I don’t believe I’m taking a substantial risk by assuming Pierre Poilievre is about to become Conservative party leader.

The party minimized that risk by throwing out the candidacy of Patrick Brown two months ago. Back then, the only real chance of beating Poilievre lay in a joint strategy between Brown — who’s been good at aggregating minority support — and Jean Charest, with a lock on Quebec votes. The party simply tossed Brown on the basis of allegations that weren’t stated with any specificity, much less proven. It was a stunning show of disdain for democracy or even a superficial pretence of fairness. Following that, former prime minister Stephen Harper screwed the lid tighter by endorsing Poilievre. Why leave democratic exercises to chance?

So, jumping to that conclusion, I want to ask about one obstacle that I think will make it a big slog for Poilievre to become PM.

He is the preeminent candidate of inchoate rage. He hailed the Ottawa convoy, which embodied that rage, and he embodies it himself. We saw that at the SNC-Lavalin hearings where he adopted the prosecutorial style familiar in U.S. politics: “Did you or did you not … Just answer the question … Yes or No?”

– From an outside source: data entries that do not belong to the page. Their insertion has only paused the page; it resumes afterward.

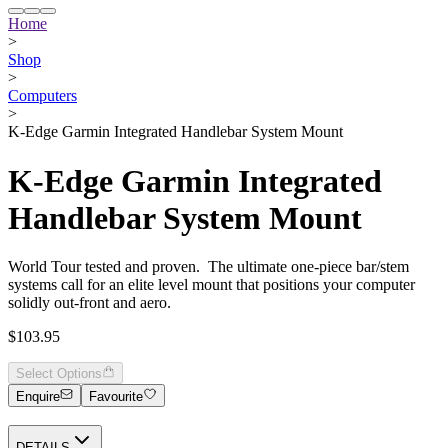
Home
>
Shop
>
Computers
>
K-Edge Garmin Integrated Handlebar System Mount
K-Edge Garmin Integrated
Handlebar System Mount
World Tour tested and proven. The ultimate one-piece bar/stem
systems call for an elite level mount that positions your computer
solidly out-front and aero.
$103.95
Select Options
Enquire
Favourite
DETAILS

I think more than anything, that echoed the McCarthyite tone of the 1950s there (“Are you now or have you ever been a member of …”); it’s the famed “paranoid style” that’s always marked U.S. politics. It thrills his devotees and he seems addicted to it himself. The question is, Can you market it on a large enough basis up here to win power?

Let’s test that in a current case: U.S. President Joe Biden’s student loan forgiveness program. The main howl against it hasn’t been that it’s unjust or costly — it’s that it made fools of those who’d paid off their student debt, while bailing out, wrote Astra Taylor in the Times, “slacker baristas, over-educated Ivy League lawyers and impractical lesbian dance theory majors.” It made suckers of a big, fretting demographic. (Americans live in terror of looking like dummies. Even Barack Obama was obsessed with being surrounded by “really smart guys.”)

I don’t believe you can find this kind of mass “humiliation rage” anywhere else on the planet. In his book “Dying of Whiteness,” shrink Jonathan Metzl interviewed people willing to suffer ill health rather than extend Obamacare to those they considered inferior or unworthy. “To be honest I can’t even think about [improved health care] right now, I’m so concentrated on the illegals … no way I want my tax dollars paying for Mexicans or welfare queens.”

Metzl says Americans are ready to surrender their health, even survival, for the sake of fragile psychic dividends largely based on race. This is both crazy and rational, depending on the metric you use. Sure, we have racism and rage here — but good luck finding enough Canadians that crazy to get you a majority in Parliament. It takes a historically embedded mass societal insanity, which we may lack. At a time, for instance, when Canadians are, at least on some level, thinking about reconciliation with Indigenous Peoples, the U.S. remains oblivious.

Suppose for the moment that’s true. Does Poilievre have anywhere else to go to build his vote? Not that we’ve seen so far. When his light first shone in those SNC-Lavalin days, he impressed with his fierceness and swagger. But, er, that was it. He appears not to have another gear. He’s been in Parliament since he was 25, and otherwise gone nowhere, done nothing.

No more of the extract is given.